Burns has worked for St. Luke’s for 19 years. She was on the ground floor during the 2009 H1N1 outbreak in Idaho, working at St. Luke’s intensive care unit in Boise. She says she’s grateful for the variation that the job provides, and although the first month of this pandemic was hard—working long hours most of the time, seeing her family less than 24 hours in a week—the last few weeks have become easier and the support system she’s put in place has worked well.

The mother of three sons, Burns said it’s been difficult for the younger boys—a second-grader and a preschooler—to understand why their mom has been gone so often recently.

“It has been hard on them, for sure,” Burns said, but after the first week the family created a system: FaceTime dates twice a day to check in with the family while Burns continues to manage the testing tent. Still, Burns said, she’s grateful for the many opportunities this career has provided her.

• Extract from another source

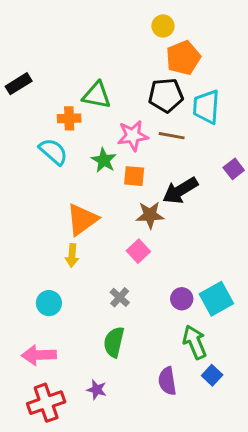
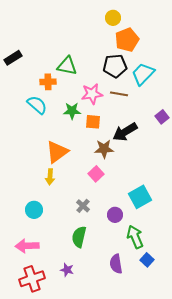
cyan trapezoid: (206, 107) -> (143, 74), turned 40
green star: (104, 160) -> (72, 111), turned -30
purple circle: (182, 299) -> (115, 215), moved
cyan square: (216, 299) -> (140, 197), moved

And while social media and news sources around the world have called nurses and other health-care workers heroes, to Burns, this is just what she expected when she became a nurse, and she said she’s working as hard as the grocery store clerks or gas station attendants.

“We’re all just doing our piece,” she said.


Angela Brady

If there’s one thing this pandemic has taught Angela Brady, it’s that she is honored to call herself a nurse.

As the nurse manager overseeing the emergency department, the medical and surgical department and the mother/baby department at St. Luke’s Wood River, Brady oversees a vast array of teams throughout the hospital, and said working with them and “watching them go to battle” has been inspirational.

“This is what I knew nurses would do,” she said.

Coming from a long line of nurses, Brady continues to find resilience in the nurses she oversees, keeping them abreast of constantly changing procedures through this pandemic and ensuring that everyone is following the latest guidelines. Whatever the challenge or the day’s task, her nurses have always stepped forward to do what is asked of them.

“They’ve just said yes,” she said.

While s Brady said she hopes this experience strengthens admiration for the field of nursing, she is also worried this experience will turn some away from choosing nursing as their field of study in the future. Still, she said she’s certain that for those who are right for this career path, this pandemic will not steer them away.

“There are people out there who want to serve,” she said.